## EXERCISE DIRECTIONS
In the records below, the lines from the one with "Размер кресла: ширина 59х60см, высота 107см" through the last are to be printed exactly, and nothing else.

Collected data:
..............................

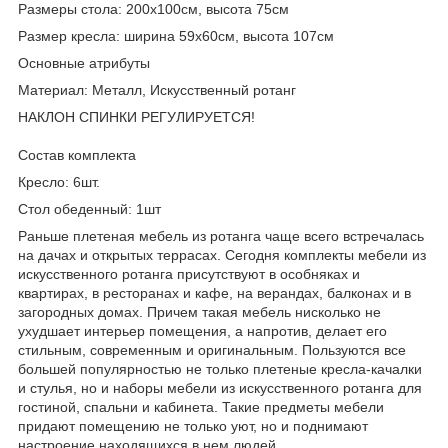
Размеры стола: 200х100см, высота 75см
Размер кресла: ширина 59х60см, высота 107см
Основные атрибуты
Материал: Металл, Искусственный ротанг
НАКЛОН СПИНКИ РЕГУЛИРУЕТСЯ!
Состав комплекта
Кресло: 6шт.
Стол обеденный: 1шт
Раньше плетеная мебель из ротанга чаще всего встречалась
на дачах и открытых террасах. Сегодня комплекты мебели из
искусственного ротанга присутствуют в особняках и
квартирах, в ресторанах и кафе, на верандах, балконах и в
загородных домах. Причем такая мебель нисколько не
ухудшает интерьер помещения, а напротив, делает его
стильным, современным и оригинальным. Пользуются все
большей популярностью не только плетеные кресла-качалки
и стулья, но и наборы мебели из искусственного ротанга для
гостиной, спальни и кабинета. Такие предметы мебели
придают помещению не только уют, но и поднимают
настроение находящихся в нем людей.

..............................

## ANSWER FOR THIS EXERCISE
Размер кресла: ширина 59х60см, высота 107см
Основные атрибуты
Материал: Металл, Искусственный ротанг
НАКЛОН СПИНКИ РЕГУЛИРУЕТСЯ!
Состав комплекта
Кресло: 6шт.
Стол обеденный: 1шт
Раньше плетеная мебель из ротанга чаще всего встречалась
на дачах и открытых террасах. Сегодня комплекты мебели из
искусственного ротанга присутствуют в особняках и
квартирах, в ресторанах и кафе, на верандах, балконах и в
загородных домах. Причем такая мебель нисколько не
ухудшает интерьер помещения, а напротив, делает его
стильным, современным и оригинальным. Пользуются все
большей популярностью не только плетеные кресла-качалки
и стулья, но и наборы мебели из искусственного ротанга для
гостиной, спальни и кабинета. Такие предметы мебели
придают помещению не только уют, но и поднимают
настроение находящихся в нем людей.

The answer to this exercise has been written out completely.